▸ Action item: Tally the lines below that hold the string "Configurar", and report the tally by itself.

▸ Provided information:
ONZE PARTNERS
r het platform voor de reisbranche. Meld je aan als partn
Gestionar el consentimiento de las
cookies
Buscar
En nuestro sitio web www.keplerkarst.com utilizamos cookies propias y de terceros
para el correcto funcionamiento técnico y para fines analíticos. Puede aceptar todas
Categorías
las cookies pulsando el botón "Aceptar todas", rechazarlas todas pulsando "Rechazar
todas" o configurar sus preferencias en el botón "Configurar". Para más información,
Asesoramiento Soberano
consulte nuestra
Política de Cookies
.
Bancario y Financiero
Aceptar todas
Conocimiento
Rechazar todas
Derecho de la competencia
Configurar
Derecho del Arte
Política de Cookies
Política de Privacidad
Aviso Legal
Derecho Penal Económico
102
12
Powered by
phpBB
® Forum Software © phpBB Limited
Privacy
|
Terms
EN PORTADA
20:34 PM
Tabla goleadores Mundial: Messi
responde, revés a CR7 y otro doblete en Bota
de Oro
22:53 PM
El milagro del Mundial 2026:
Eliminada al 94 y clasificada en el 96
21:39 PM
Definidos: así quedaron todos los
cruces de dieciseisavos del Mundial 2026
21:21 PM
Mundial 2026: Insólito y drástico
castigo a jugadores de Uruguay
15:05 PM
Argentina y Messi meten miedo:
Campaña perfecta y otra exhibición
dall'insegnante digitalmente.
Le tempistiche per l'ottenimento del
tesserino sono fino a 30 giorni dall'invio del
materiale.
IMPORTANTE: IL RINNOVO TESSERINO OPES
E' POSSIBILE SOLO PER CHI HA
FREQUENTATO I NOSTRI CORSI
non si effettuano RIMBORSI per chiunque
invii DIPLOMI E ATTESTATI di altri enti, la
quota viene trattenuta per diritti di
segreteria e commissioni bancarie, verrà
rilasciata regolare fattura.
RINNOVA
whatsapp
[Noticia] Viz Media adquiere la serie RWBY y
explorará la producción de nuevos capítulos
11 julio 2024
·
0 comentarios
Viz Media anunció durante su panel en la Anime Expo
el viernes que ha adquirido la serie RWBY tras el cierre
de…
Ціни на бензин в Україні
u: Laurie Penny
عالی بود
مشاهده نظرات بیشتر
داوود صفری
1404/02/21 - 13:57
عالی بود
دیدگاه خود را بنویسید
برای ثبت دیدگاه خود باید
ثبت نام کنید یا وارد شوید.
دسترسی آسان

▸ Reply to the task: 2